Our Marsh Green Primary School Religious Education (RE) curriculum follows the Barking and Dagenham Agreed Syllabus for Religious Education. RE is taught discretely to deepen the understanding of religions where we can learn from or learn about certain people, places, religious books and artefacts.
Our RE curriculum is designed to engage and enthuse all children, regardless of their personal beliefs and practices, in order to ensure that they are well prepared for life in a world where there are a multitude of viewpoints.
At Marsh Green Primary School, we aim to ensure that children are able to express themselves by understanding different religious cultures and messages in stories as well as understanding specific vocabulary related to a particular religion. Through this, children know about and develop an understanding of a range of religions to ensure they can describe, explain and analyse beliefs and practices, recognising the diversity which exists within and between communities and amongst individuals.
Our RE curriculum also aims to enable children to express ideas and gain insights about the nature, significance and impact of religions and worldviews to enable them to express with increasing discernment their personal reflections and critical responses to questions and teachings about identity, diversity, meaning and value including ethical issues. It is our intention for children to make their own informed decisions and to have the confidence to voice their views about a range of topics and issues including: meaning and purpose in life, beliefs about God, issues of right and wrong and what it means to be human.

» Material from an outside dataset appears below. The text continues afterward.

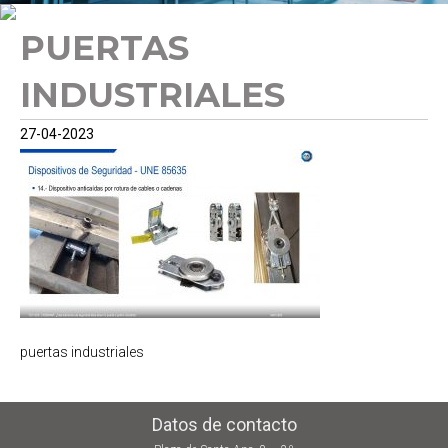
PUERTAS
INDUSTRIALES
27-04-2023
puertas industriales
Datos de contacto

Our RE curriculum is also about belonging. It aims to nurture children’s awareness and understanding of world faiths and other beliefs by exploring the commonality and diversity of these faiths and other beliefs, in a way that provides children both depth and breadth of study. We all share a common humanity and we ensure that children have an opportunity to share their view of the world together with building an appreciation and understanding of others’ views.
We also want children to enjoy RE and to develop thoughtful and resilient responses to misunderstandings, stereotyping and division. We want to offer the children a place where difficult or risky questions can be tackled within a safe but challenging context.
In addition, it is our intention to provide children with religious literacy, where they will develop their knowledge and understanding of Christianity, other religious traditions and world views and explore their responses to life's challenges. This equips children with the knowledge and skills to flourish in their future adult lives, both within their own community and as members of a diverse and global society.
Our curriculum follows the Barking and Dagenham Agreed Syllabus for Religious Education.
The RE curriculum is planned and sequenced to develop deep, lasting learning and builds upon prior knowledge, which our children can use today, tomorrow and for the rest of their lives.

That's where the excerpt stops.